Der vorzeitige Abgang von Roiss und Floren wird die OMV bis zu zehn Millionen Euro kosten. Stellt sich die große Frage, warum der Aufsichtsrat Roiss noch im Vorjahr bis 2017 verlängerte. Schon damals wollte die IPIC, der Staatsfonds von Abu Dhabi, der seinen 24,9-prozentigen Anteil mit der ÖIAG syndiziert hat, Roiss nur noch um ein Jahr verlängern. Die Abu Dhabis sind schon länger unzufrieden mit den Ergebnissen und der Kursentwicklung des heimischen Öl- und Gaskonzerns. Sie werfen dem Management zu teure Akquisitionen, hohe Risiken und Strategiefehler vor. Ausgerechnet in dieser heiklen Situation entbrannte auch noch ein heftiger Streit zwischen Roiss und Floren. Der Börsekurs rasselte weiter hinunter. Heute ist die OMV nur noch rund 8 Milliarden Euro wert.

Insider vermuten allerdings, dass die Gründe für den Unmut der Aktionäre vom Golf tiefer liegen könnten. Der persönlich schwierige Roiss war als Vorstand sehr eigenständig. Sollten etwa die Bohrungen am Schwarzen Meer erfolgreich sein, würde sich der derzeit niedrige Wert der OMV schlagartig erhöhen. "Die Araber denken 20 Schachzüge voraus, die ÖIAG nur zwei", mutmaßt ein Eigentümervertreter. Bei einem schwachen OMV-Chef könnten die Abu Dhabis ihre Interessen leichter durchsetzen.

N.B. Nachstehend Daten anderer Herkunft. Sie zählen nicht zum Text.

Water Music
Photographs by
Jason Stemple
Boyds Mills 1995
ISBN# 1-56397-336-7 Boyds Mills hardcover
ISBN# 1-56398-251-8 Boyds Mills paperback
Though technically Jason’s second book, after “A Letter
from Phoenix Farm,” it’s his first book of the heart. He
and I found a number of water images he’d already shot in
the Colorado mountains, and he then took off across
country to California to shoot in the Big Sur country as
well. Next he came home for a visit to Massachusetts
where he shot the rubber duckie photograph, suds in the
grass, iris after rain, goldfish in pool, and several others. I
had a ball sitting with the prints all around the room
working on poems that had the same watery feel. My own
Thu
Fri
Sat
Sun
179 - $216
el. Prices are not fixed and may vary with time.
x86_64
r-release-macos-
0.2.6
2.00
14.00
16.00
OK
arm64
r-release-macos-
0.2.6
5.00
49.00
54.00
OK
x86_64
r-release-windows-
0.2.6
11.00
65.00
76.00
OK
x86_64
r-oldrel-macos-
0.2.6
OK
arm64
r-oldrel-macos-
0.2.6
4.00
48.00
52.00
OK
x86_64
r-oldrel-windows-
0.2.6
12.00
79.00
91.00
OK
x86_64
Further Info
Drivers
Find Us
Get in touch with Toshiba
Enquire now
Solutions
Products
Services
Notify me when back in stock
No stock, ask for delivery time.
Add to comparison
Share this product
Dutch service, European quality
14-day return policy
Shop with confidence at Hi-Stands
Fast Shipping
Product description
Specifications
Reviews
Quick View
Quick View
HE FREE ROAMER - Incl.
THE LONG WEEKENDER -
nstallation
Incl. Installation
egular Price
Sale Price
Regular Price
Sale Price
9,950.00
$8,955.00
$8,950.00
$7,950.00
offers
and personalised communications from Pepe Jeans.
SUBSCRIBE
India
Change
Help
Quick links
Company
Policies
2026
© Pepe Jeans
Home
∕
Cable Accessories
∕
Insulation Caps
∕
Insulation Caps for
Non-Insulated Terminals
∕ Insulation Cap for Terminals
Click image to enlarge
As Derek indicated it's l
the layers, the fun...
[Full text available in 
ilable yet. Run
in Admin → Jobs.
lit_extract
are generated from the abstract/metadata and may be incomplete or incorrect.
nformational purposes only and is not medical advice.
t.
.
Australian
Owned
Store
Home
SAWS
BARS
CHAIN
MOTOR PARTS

Der Headhunter Korn Ferry sucht jetzt einen Nachfolger für das OMV-Urgestein Roiss. Das Magazin Format handelt wieder den SPÖ-nahen ÖBB-Boss Christian Kern als Nachfolger. Dieses Gerücht kursierte erstmals im heurigen Frühjahr bei der Vertragsverlängerung von Kern. Man müsse den Bahn-Boss vorzeitig verlängern, hieß es, damit er nicht zur mindestens doppelt so hoch zahlenden OMV abspringe.

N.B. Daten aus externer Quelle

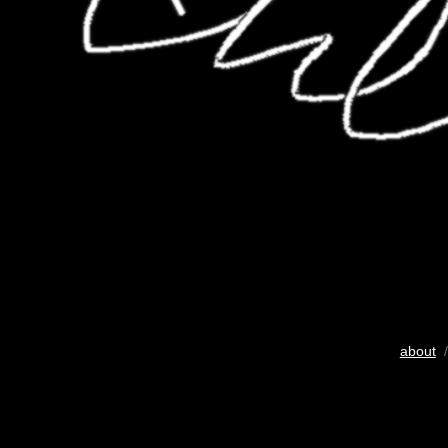
about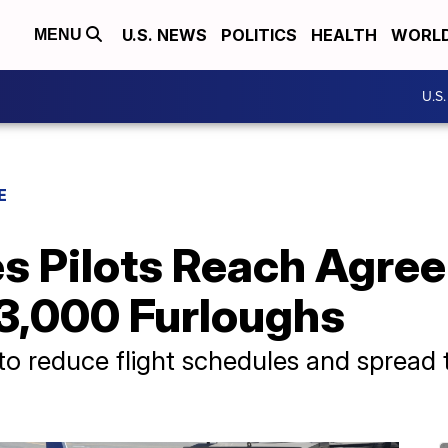
U.S. NEWS
POLITICS
HEALTH
WORL
MENU
U.S
E
es Pilots Reach Agre
 3,000 Furloughs
 to reduce flight schedules and sprea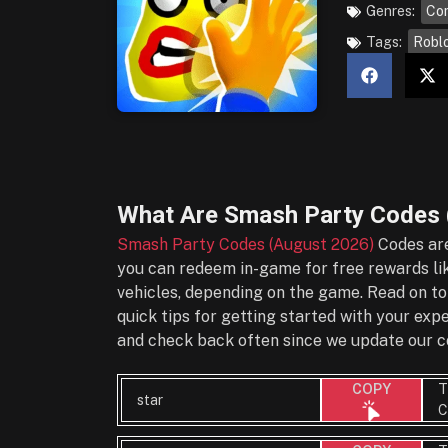
Genres:
Co
Tags:
Robl
What Are
Smash Party Codes 
Smash Party Codes (August 2026)
Codes are
you can redeem in-game for free rewards lik
vehicles, depending on the game. Read on to
quick tips for getting started with your ex
and check back often since we update our co
T
COPY
star
C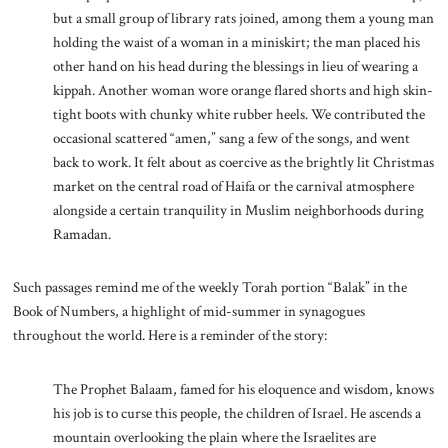
but a small group of library rats joined, among them a young man
holding the waist of a woman in a miniskirt; the man placed his
other hand on his head during the blessings in lieu of wearing a
kippah. Another woman wore orange flared shorts and high skin-
tight boots with chunky white rubber heels. We contributed the
occasional scattered “amen,” sang a few of the songs, and went
back to work. It felt about as coercive as the brightly lit Christmas
market on the central road of Haifa or the carnival atmosphere
alongside a certain tranquility in Muslim neighborhoods during
Ramadan.
Such passages remind me of the weekly Torah portion “Balak” in the
Book of Numbers, a highlight of mid-summer in synagogues
throughout the world. Here is a reminder of the story:
The Prophet Balaam, famed for his eloquence and wisdom, knows
his job is to curse this people, the children of Israel. He ascends a
mountain overlooking the plain where the Israelites are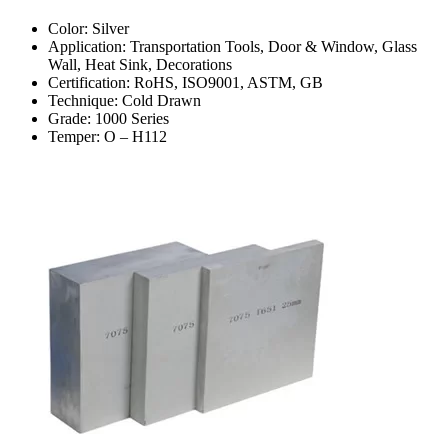
Color: Silver
Application: Transportation Tools, Door & Window, Glass
Wall, Heat Sink, Decorations
Certification: RoHS, ISO9001, ASTM, GB
Technique: Cold Drawn
Grade: 1000 Series
Temper: O – H112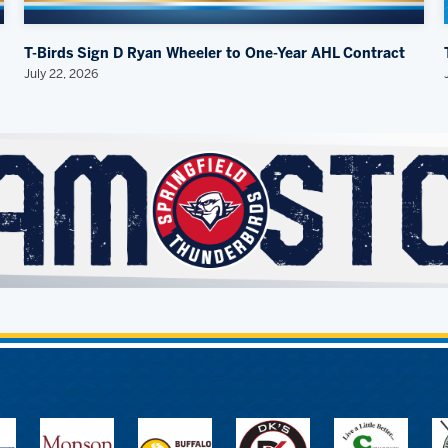
T-Birds Sign D Ryan Wheeler to One-Year AHL Contract
July 22, 2026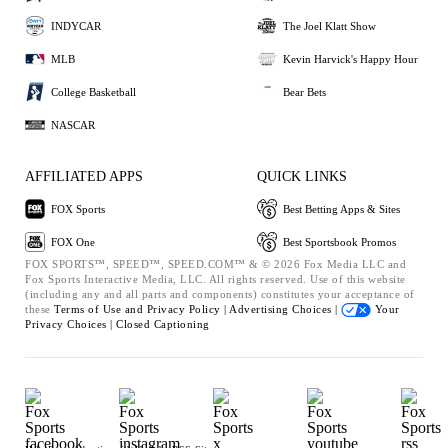
INDYCAR
The Joel Klatt Show
MLB
Kevin Harvick's Happy Hour
College Basketball
Bear Bets
NASCAR
AFFILIATED APPS
QUICK LINKS
FOX Sports
Best Betting Apps & Sites
FOX One
Best Sportsbook Promos
FOX SPORTS™, SPEED™, SPEED.COM™ & © 2026 Fox Media LLC and
Fox Sports Interactive Media, LLC. All rights reserved. Use of this website
(including any and all parts and components) constitutes your acceptance of
these
Terms of Use and
Privacy Policy |
Advertising Choices |
Your
Privacy Choices |
Closed Captioning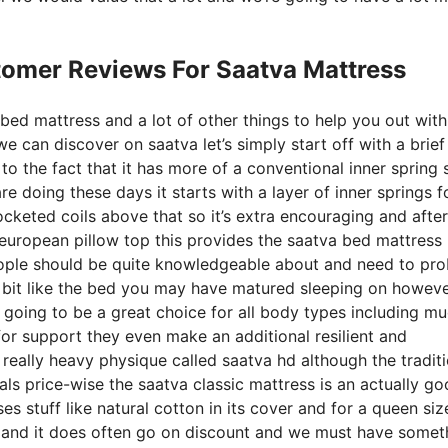
tomer Reviews For Saatva Mattress
 bed mattress and a lot of other things to help you out wit
 can discover on saatva let’s simply start off with a brief
 to the fact that it has more of a conventional inner spring 
e doing these days it starts with a layer of inner springs fo
ocketed coils above that so it’s extra encouraging and after
ted european pillow top this provides the saatva bed mattres
 people should be quite knowledgeable about and need to pr
le bit like the bed you may have matured sleeping on howeve
lso going to be a great choice for all body types including m
s for support they even make an additional resilient and
eally heavy physique called saatva hd although the traditi
uals price-wise the saatva classic mattress is an actually g
es stuff like natural cotton in its cover and for a queen siz
rs and it does often go on discount and we must have somet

Die nur 17 Mitarbeiter große ÖIAG hat übrigens schon länger kein Glück mit ihren Vorständen. Kemlers Vorgänger Markus Beyrer wechselte als Generalsekretär der Industriellenvereinigung direkt vom Schwarzenbergplatz zur ÖIAG. Nach nicht einmal eineinhalb Jahren flüchtete er nach Brüssel. Peter Michaelis hielt sich immerhin zehn Jahre an der Spitze der Staatsholding. Er saß alle politischen Attacken aus und überlebte selbst den Niedergang der AUA. Sogar dass er eine Zeit lang seine Socken auf ÖIAG-Kosten waschen ließ, tat seiner Karriere keinen Abbruch.